At December 19, 2009 11:25 PM, kalinara said…
Of course (and I feel silly posting like three replies in a row, but heck, it's my blog. :-P) the easiest solution would be to decide that future Jean was actually the Phoenix entity.
Then I still get my triggering event for Scott's otherwise out-of-character behavior, and it would explain why "Jean" would actually think this is a workable and morally appropriate solution.
At December 20, 2009 12:32 AM, Mad Marvel Girl said…
Fair enough. Is it okay if I just agree that they all three (Scott, Emma, and Jean) do utterly loathsome things in this run. And most of the time I try not to focus on it because I like to focus on stories where the characters I am supposed to sympathize with are not despicable people.
But, obviously, this is just the way I see it and I don't want to overburden the point, which was only a side note to your post anyway.
At December 20, 2009 2:06 AM, kalinara said…
:-) It's no problem. We all have the stories that annoy us. And it's fun to chat about them. :-)
And I definitely had problems with some of Morrison's execution. It helps that I'm a Scott fan first and foremost though. Since most of the despicable shit he pulls can be rationalized as post-Apocalypse trauma, it doesn't bother me as much.
Though it was a long time before I could get behind Scott/Emma as a pairing, since to my mind she was his therapist. And there's a very good reason therapists who sleep with their patients lose their licenses. Issues of consent get REAL fuzzy there.
I got over it eventually and started embracing the unhealthiness just like I do for Scott/Jean (who are still my favorite pairing in the end) and I became much happier.
At December 20, 2009 6:09 AM, Andre said…
wait, he was raped?
At December 20, 2009 7:02 AM, kalinara said…
Depends on interpretation and definition, really.
In the context of the scans posted, Scott and Emma had not started an actual physical sexual relationship. She offered, he gave an unequivocal "no" to a relationship/team-up (first two images I linked in my post.)
At the end of the story-arc, a future version of Jean reached back and telepathically influenced him. And we get the same scene, but this time the answer is "yes". (second two images I linked in my post.)

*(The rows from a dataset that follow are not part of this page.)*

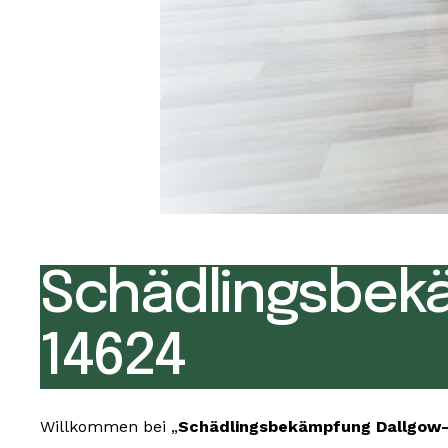
Schädlingsbek
14624
Willkommen bei „
Schädlingsbekämpfung Dallgow-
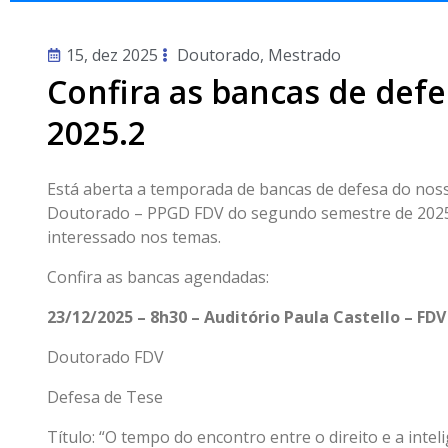
15, dez 2025
Doutorado
,
Mestrado
Confira as bancas de def
2025.2
Está aberta a temporada de bancas de defesa do no
Doutorado – PPGD FDV do segundo semestre de 2025.
interessado nos temas.
Confira as bancas agendadas:
23/12/2025 – 8h30 – Auditório Paula Castello – FDV
Doutorado FDV
Defesa de Tese
Título: “O tempo do encontro entre o direito e a intelig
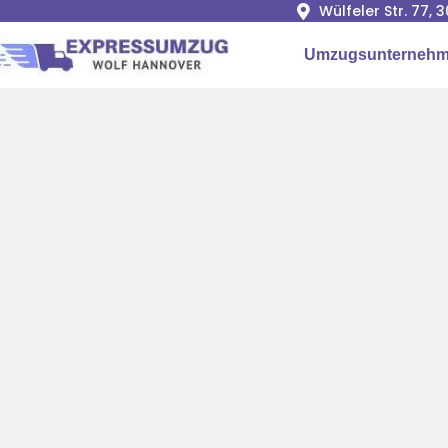
Wülfeler Str. 77,
Umzugsunternehm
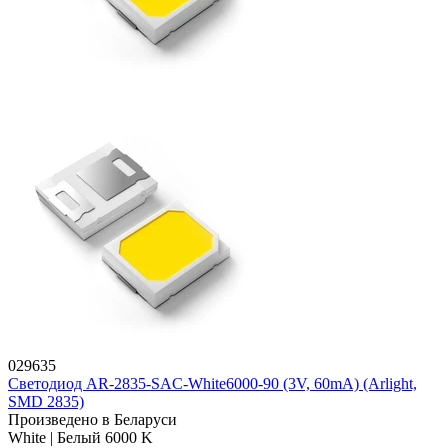
029635
Светодиод AR-2835-SAC-White6000-90 (3V, 60mA) (Arlight,
SMD 2835)
Произведено в Беларуси
White | Белый 6000 K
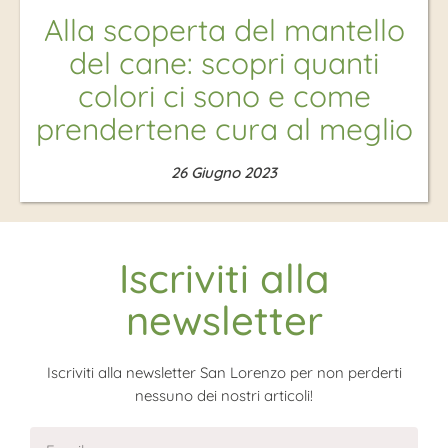
Alla scoperta del mantello
del cane: scopri quanti
colori ci sono e come
prendertene cura al meglio
26 Giugno 2023
Iscriviti alla
newsletter
Iscriviti alla newsletter San Lorenzo per non perderti
nessuno dei nostri articoli!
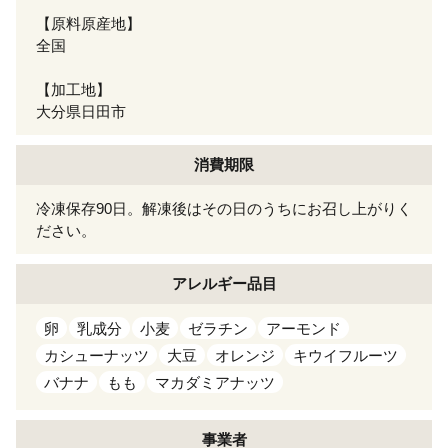
【原料原産地】
全国
【加工地】
大分県日田市
消費期限
冷凍保存90日。解凍後はその日のうちにお召し上がりく
ださい。
アレルギー
品目
卵
乳成分
小麦
ゼラチン
アーモンド
カシューナッツ
大豆
オレンジ
キウイフルーツ
バナナ
もも
マカダミアナッツ
事業者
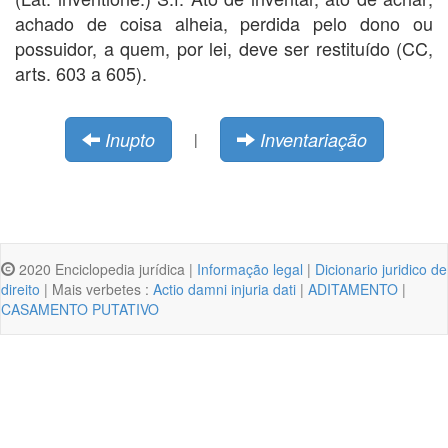
achado de coisa alheia, perdida pelo dono ou
possuidor, a quem, por lei, deve ser restituído (CC,
arts. 603 a 605).
Inupto
Inventariação
|
2020 Enciclopedia jurídica |
Informação legal
|
Dicionario juridico de
direito
| Mais verbetes :
Actio damni injuria dati
|
ADITAMENTO
|
CASAMENTO PUTATIVO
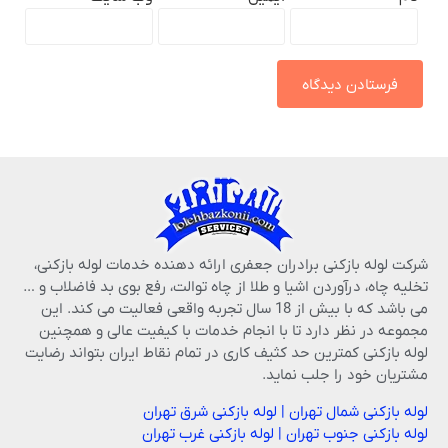
شرکت لوله بازکنی برادران جعفری ارائه دهنده خدمات لوله بازکنی،
تخلیه چاه، درآوردن اشیا و طلا از چاه توالت، رفع بوی بد فاضلاب و …
می باشد که با بیش از 18 سال تجربه واقعی فعالیت می کند. این
مجموعه در نظر دارد تا با انجام خدمات با کیفیت عالی و همچنین
لوله بازکنی کمترین حد کثیف کاری در تمام نقاط ایران بتواند رضایت
مشتریان خود را جلب نماید.
لوله بازکنی شمال تهران
|
لوله بازکنی شرق تهران
لوله بازکنی جنوب تهران
|
لوله بازکنی غرب تهران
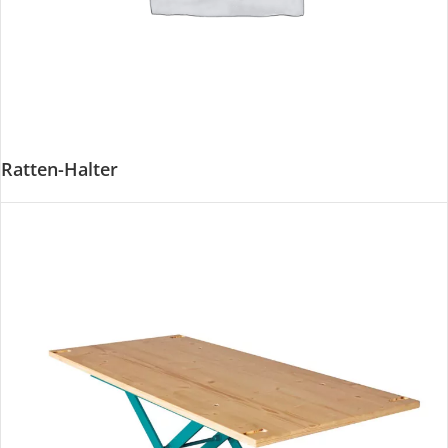
Ratten-Halter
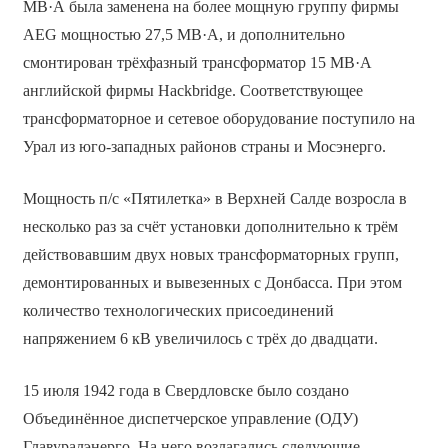
МВ·А была заменена на более мощную группу фирмы
AEG мощностью 27,5 МВ·А, и дополнительно
смонтирован трёхфазный трансформатор 15 МВ·А
английской фирмы Hackbridge. Соответствующее
трансформаторное и сетевое оборудование поступило на
Урал из юго-западных районов страны и Мосэнерго.
Мощность п/с «Пятилетка» в Верхней Салде возросла в
несколько раз за счёт установки дополнительно к трём
действовавшим двух новых трансформаторных групп,
демонтированных и вывезенных с Донбасса. При этом
количество технологических присоединений
напряжением 6 кВ увеличилось с трёх до двадцати.
15 июля 1942 года в Свердловске было создано
Объединённое диспетчерское управление (ОДУ)
Главуралэнерго. На него возлагались следующие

So a psychic invasion (a "mental rape" if you will) certainly happened.
BUT since this marked the start of a physical/sexual relationship between the two, you can make an argument for actual, physical rape since he definitely did not consent to such a relationship before her telepathic influence.
Obviously, there's no real world allegory and everyone's interpretations can differ, but in my opinion, using telepathy to force someone into consenting to a sexual relationship is rape. :-)
YMMV, of course.
At December 20, 2009 7:30 PM, Andre said…
My god what is with comics and rape? Thor, Hulk, Deadpool, Green lantern, Nightwing, Nightwing, Nightwing(poor guy).